今回は、先頃4月9日に東京で行われた職域団体戦での私の将棋を題材に取り上げます。A級の本戦トーナメント2回戦でのFUYOU(1)との五将戦です。



後手の私が先攻してペースを掴みかけていますが、飛角桂だけの細い攻めなので押さえ込まれないように注意する必要があります。第1図で普通は△6四歩と桂取りを受ける手が考えられますが、飛車先が重くなってしまいます。
そこで本譜は△7六歩と突き出して角筋を通し、▲6五銀直(第2図)と進みました。



第2図で第一感は△3九角成と飛車取りに角を成り込む手なのですが、飛車を逃げられた後に▲7三歩成が先手で残り、忙しい局面になってしまいます。
そこで本譜は、角を成らないで△5五歩と取り込んで力をためて、▲同角に△5四銀(第3図)と出た手が、守備駒を使って攻めに厚みを加える渾身の一手でした。

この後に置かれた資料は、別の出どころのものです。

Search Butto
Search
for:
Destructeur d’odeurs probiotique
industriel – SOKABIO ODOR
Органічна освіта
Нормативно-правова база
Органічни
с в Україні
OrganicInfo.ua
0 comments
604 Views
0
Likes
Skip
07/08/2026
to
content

第3図からは、▲6四角△同飛▲同銀△3九角成と進行し、やや駒損ながらも大駒を捌き、△5七歩の叩きも厳しく残って、有利に進めることが出来ました。(技巧の評価値 -200点前後で、後手やや有利)

さて、前置きが長くなってしまいましたが、第4図が問題の局面です。第4図における対局中の私の考えは、
   「普通に王手していけば先手玉は簡単に詰みそうだが、仮に詰まなくても必死をかけておけば、
    後手玉はまだ詰まないので、簡単に勝てそうだ。」
というものでしたが、これがとんでもない誤りでした。



まずは後手玉について。一見詰まなさそうに見えるのですが、実は簡単な詰めろになっていたのでした。
   ▲3三金打△同桂(21)▲2一角打△4二玉(32)▲3三歩成(34)△同玉(42)▲3一飛成(61) まで7手詰
対局中、私は▲4一角打を中心に読んでいて、まだ詰めろではないと思っていましたが、▲3三金打と捨ててから、▲2一角打と反対側から角を打つ筋が完全に盲点になっていました。

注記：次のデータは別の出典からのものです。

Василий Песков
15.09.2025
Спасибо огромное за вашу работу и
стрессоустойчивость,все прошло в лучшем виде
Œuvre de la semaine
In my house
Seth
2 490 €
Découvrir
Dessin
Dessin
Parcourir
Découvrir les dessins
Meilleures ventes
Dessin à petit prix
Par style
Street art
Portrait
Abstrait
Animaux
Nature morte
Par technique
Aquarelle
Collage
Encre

次に先手玉について。6六の金が手順に取れる形なので、簡単に詰みそうに見えますが、後日脊尾詰で解いてみると、意外に時間がかかりました。
   △5七馬(47)▲8八玉(79)△6六馬(57)▲7七桂(89)△7六桂打▲9八玉(88)△8九銀打▲9七玉(98)
   △8五桂打▲8六玉(97)△7五銀打▲同銀(64)△同馬(66)▲同玉(86)△8四銀打▲6六玉(75)
   △5五銀(54)▲同玉(66)△4五飛打▲5六玉(55)△5七金打▲6六玉(56)△7五銀(84) まで23手詰
   (SeoTsume1.1 探索局面数1809119 思考時間7秒)



実戦では無事に先手玉を詰ませることが出来ました(上記とは少し異なる手順で)が、自玉の詰めろが分かっていなかったので、
    先手玉に詰めろをかけた末に、頓死を食ってしまう
という悪夢に危うく陥りかねないところでした。ぎりぎりの際どい局面だったのですね。
ちなみに、私は離席はしていませんので。念のため。
パナソニックチームは残念ながら2-3負けで2回戦で敗退。パナソニック全体の結果はこちらをご覧ください。

「今週の〜」は「今月の〜」と読み替えていただきたく、よろしくお願い致します。
「脊尾詰」将棋所対応版の方は、改善が出来たら次の版を公開します。